The development of tolerance and withdrawal symptoms are indications of a physical dependence on tramadol. Craving the medication is a really common indication of a psychological dependence.

Intervention and Next Steps

An intervention for someone addicted to tramadol should be carefully planned and implemented. | At times, those addicted to tramadol don’t realize they have a issue or are in denial about their drug misuse.

It isn’t unusual for addicts to feel ambushed or respond defensively to an intervention. The support of a professional interventionist can prepare you and your loved ones with this and other potential reactions. Interventionists direct an addict’s loved ones throughout the intervention process, educate them about addiction and help them plan and execute the intervention.

When staging an intervention for tramadol addiction, timing and location are crucial. Making the enthusiast feel as comfortable as possible is crucial. Make certain to rehearse what you are going to say ahead to make sure your feelings are expressed clearly and thoughtfully.

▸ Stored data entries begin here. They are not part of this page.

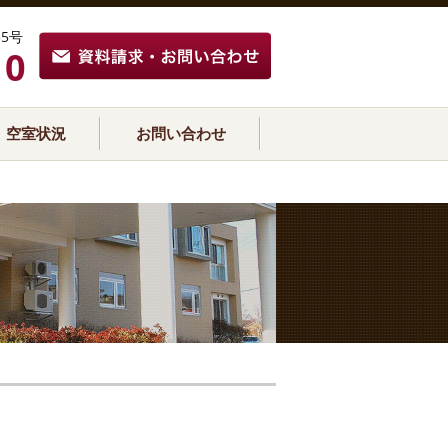
5号
10
空室状況
お問い合わせ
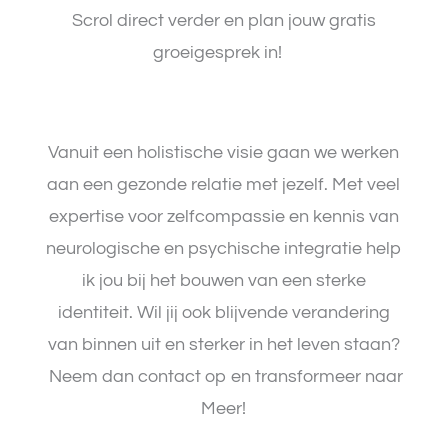
Scrol direct verder en plan jouw gratis
groeigesprek in!
Vanuit een holistische visie gaan we werken
aan een gezonde relatie met jezelf. Met veel
expertise voor zelfcompassie en kennis van
neurologische en psychische integratie help
ik jou bij het bouwen van een sterke
identiteit. Wil jij ook blijvende verandering
van binnen uit en sterker in het leven staan?
Neem dan contact op en transformeer naar
Meer!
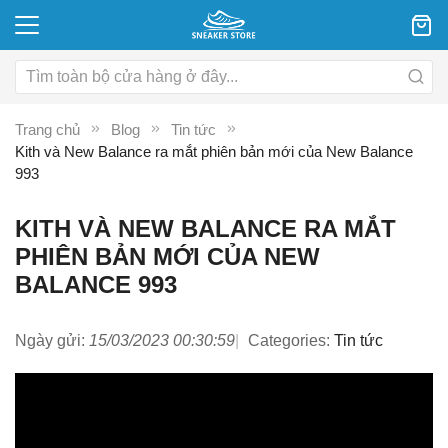
Trang chủ
Blog
Tin tức
Kith và New Balance ra mắt phiên bản mới của New Balance
993
KITH VÀ NEW BALANCE RA MẮT
PHIÊN BẢN MỚI CỦA NEW
BALANCE 993
Ngày gửi:
15/03/2023 00:30:59
Categories:
Tin tức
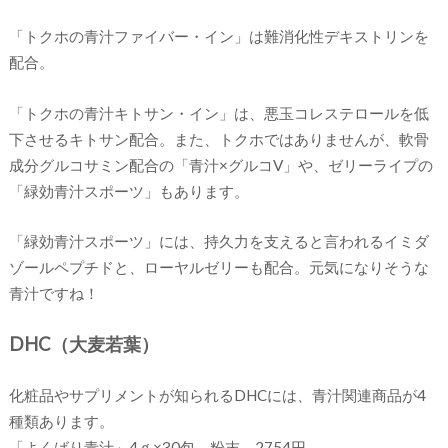
「トクホの青汁ファイバー・イン」は難消化性デキストリンを
配合。
「トクホの青汁キトサン・イン」は、悪玉コレステロールを低
下させるキトサン配合。また、トクホではありませんが、軟骨
成分グルコサミン配合の「青汁×グルコV」や、ゼリーライプの
「緑効青汁スポーツ」もあります。
「緑効青汁スポーツ」には、持久力を支えると言われるイミダ
ゾールペプチドと、ローヤルゼリーも配合。元気になりそうな
青汁ですね！
DHC（大麦若葉）
化粧品やサプリメントが知られるDHCには、青汁関連商品が4
種類あります。
「よくばり青汁」4ｇ×30包、粉末、2754円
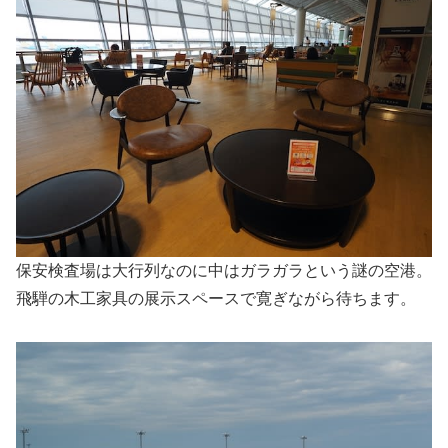
保安検査場は大行列なのに中はガラガラという謎の空港。
飛騨の木工家具の展示スペースで寛ぎながら待ちます。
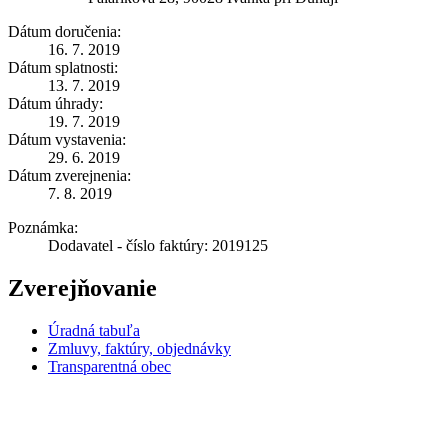
Dátum doručenia:
16. 7. 2019
Dátum splatnosti:
13. 7. 2019
Dátum úhrady:
19. 7. 2019
Dátum vystavenia:
29. 6. 2019
Dátum zverejnenia:
7. 8. 2019
Poznámka:
Dodavatel - číslo faktúry: 2019125
Zverejňovanie
Úradná tabuľa
Zmluvy, faktúry, objednávky
Transparentná obec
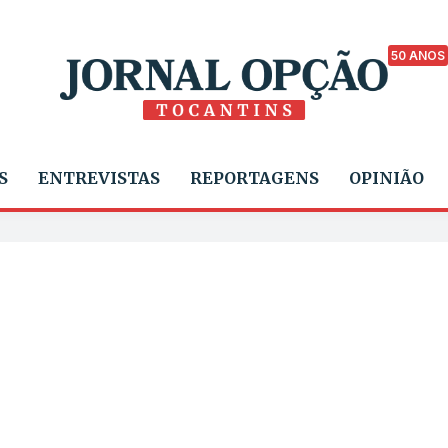
50 ANOS
S
ENTREVISTAS
REPORTAGENS
OPINIÃO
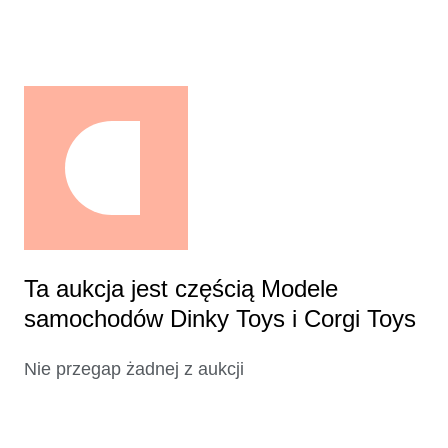
Ta aukcja jest częścią Modele
samochodów Dinky Toys i Corgi Toys
Nie przegap żadnej z aukcji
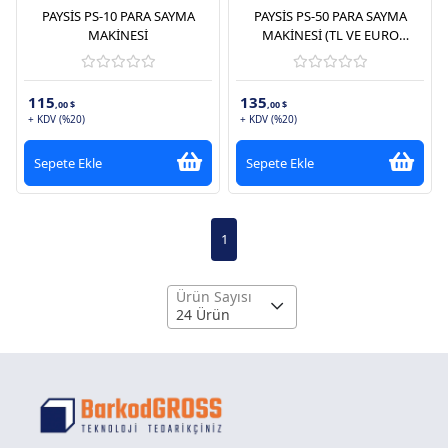
PAYSİS PS-10 PARA SAYMA
PAYSİS PS-50 PARA SAYMA
MAKİNESİ
MAKİNESİ (TL VE EURO
KARIŞIK, DOLAR ADET SAYIM)
115
135
,00 $
,00 $
+ KDV (%20)
+ KDV (%20)
Sepete Ekle
Sepete Ekle
1
Ürün Sayısı
24 Ürün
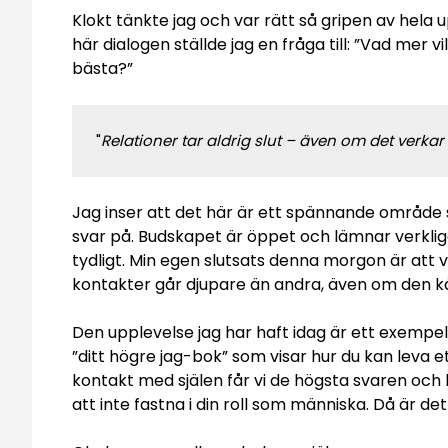
Klokt tänkte jag och var rätt så gripen av hela 
här dialogen ställde jag en fråga till: ”Vad mer v
bästa?”
"
Relationer tar aldrig slut – även om det verkar 
Jag inser att det här är ett spännande område so
svar på. Budskapet är öppet och lämnar verklig
tydligt. Min egen slutsats denna morgon är att v
kontakter går djupare än andra, även om den känns
Den upplevelse jag har haft idag är ett exempel 
”ditt högre jag-bok” som visar hur du kan leva 
kontakt med själen får vi de högsta svaren och k
att inte fastna i din roll som människa. Då är det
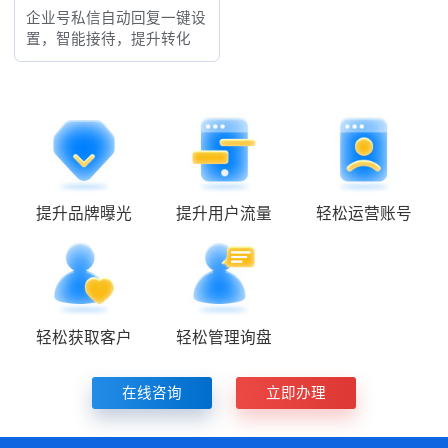
企业号私信自动回复一键设
置，智能接待，提升转化
提升品牌曝光
提升用户流量
轻松运营账号
轻松获取客户
轻松管理询盘
在线咨询
立即办理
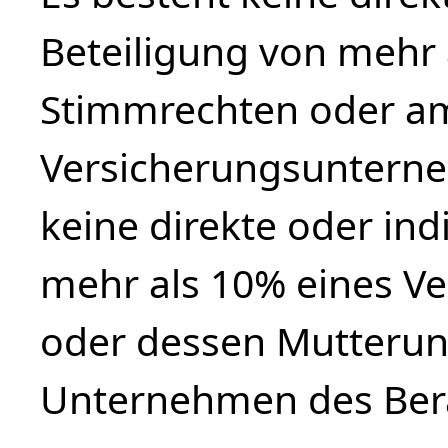
Beteiligung von mehr 
Stimmrechten oder am
Versicherungsunterne
keine direkte oder ind
mehr als 10% eines V
oder dessen Mutteru
Unternehmen des Bera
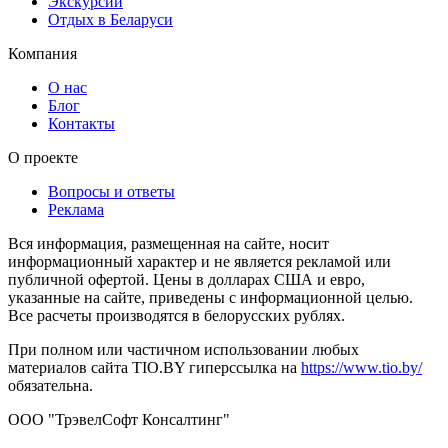
Экскурсии
Отдых в Беларуси
Компания
О нас
Блог
Контакты
О проекте
Вопросы и ответы
Реклама
Вся информация, размещенная на сайте, носит
информационный характер и не является рекламой или
публичной офертой. Цены в долларах США и евро,
указанные на сайте, приведены с информационной целью.
Все расчеты производятся в белорусских рублях.
При полном или частичном использовании любых
материалов сайта TIO.BY гиперссылка на
https://www.tio.by/
обязательна.
ООО "ТрэвелСофт Консалтинг"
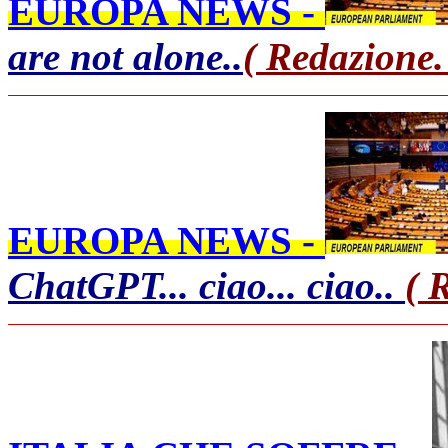
EUROPA NEWS -
are not alone..
( Redazione.
EUROPA NEWS -
ChatGPT... ciao... ciao..
( 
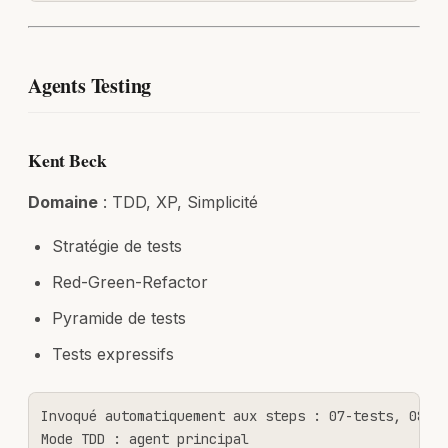
Agents Testing
Kent Beck
Domaine
: TDD, XP, Simplicité
Stratégie de tests
Red-Green-Refactor
Pyramide de tests
Tests expressifs
Invoqué automatiquement aux steps : 07-tests, 08-ru
Mode TDD : agent principal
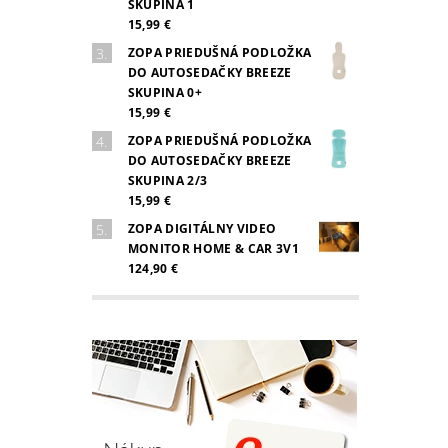
SKUPINA 1
15,99 €
ZOPA PRIEDUŠNÁ PODLOŽKA
DO AUTOSEDAČKY BREEZE
SKUPINA 0+
15,99 €
ZOPA PRIEDUŠNÁ PODLOŽKA
DO AUTOSEDAČKY BREEZE
SKUPINA 2/3
15,99 €
ZOPA DIGITÁLNY VIDEO
MONITOR HOME & CAR 3V1
124,90 €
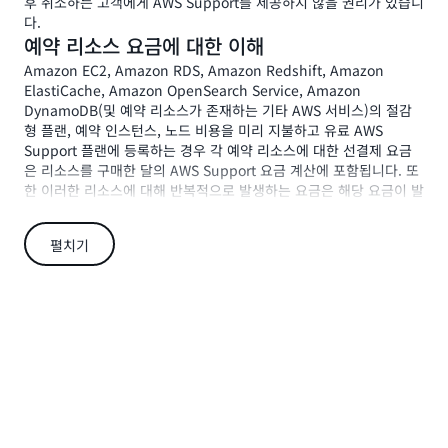
후 취소하는 고객에게 AWS Support를 제공하지 않을 권리가 있습니
다.
예약 리소스 요금에 대한 이해
Amazon EC2, Amazon RDS, Amazon Redshift, Amazon
ElastiCache, Amazon OpenSearch Service, Amazon
DynamoDB(및 예약 리소스가 존재하는 기타 AWS 서비스)의 절감
형 플랜, 예약 인스턴스, 노드 비용을 미리 지불하고 유료 AWS
Support 플랜에 등록하는 경우 각 예약 리소스에 대한 선결제 요금
은 리소스를 구매한 달의 AWS Support 요금 계산에 포함됩니다. 또
한 이러한 리소스에 대해 반복적으로 발생하는 요금은 해당 요금이 발
생한 월의 AWS Support 요금 계산에 포함됩니다.
유료 AWS Support 플랜에 가입할 때 기존의 예약 리소스가 있는 경
펼치기
우, 예약 리소스에 대한 선불 요금이 예약 기간에 따라 비례 할당으로
계산되어 AWS Support 첫 번째 달의 요금 계산에 포함됩니다.
Enterprise Support 리전별 요금 자격 요건 및
요율 확인
결제 프로필의 모든 계정이 특정 조건을 충족하는 LATAM 국가, 인도
또는 중국 본토에 집중되어 있는 경우 고객은 리전별 요금을 적용받을
수 있습니다.
: AWS Support 요금은 월별 최소 요금 5,000
리전별 요금 구조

Treatment for Tramadol Addiction

People that are physically determined by tramadol will experience withdrawal symptoms. Frequent tramadol withdrawal symptoms include sweating, nausea and diarrhea. | Normally, those who have taken higher doses of tramadol and for longer periods of time have more severe withdrawal symptoms.|

Tapering off tramadol by lowering the dose over a few weeks or months is recommended over stopping “cold turkey.

Weaning off the medication this way can help decrease withdrawal symptoms related to tramadol addiction.

The process of ridding the body of this medication, known as detox, is frequently the first step in several tramadol therapy programs. Medically assisted detox is the safest way to detox because the individual is under a physician’s supervision if withdrawal symptoms become life-threatening.

Inpatient and outpatient rehabs offer professional, quality care, providing tramadol addicts their very best chance at a successful recovery.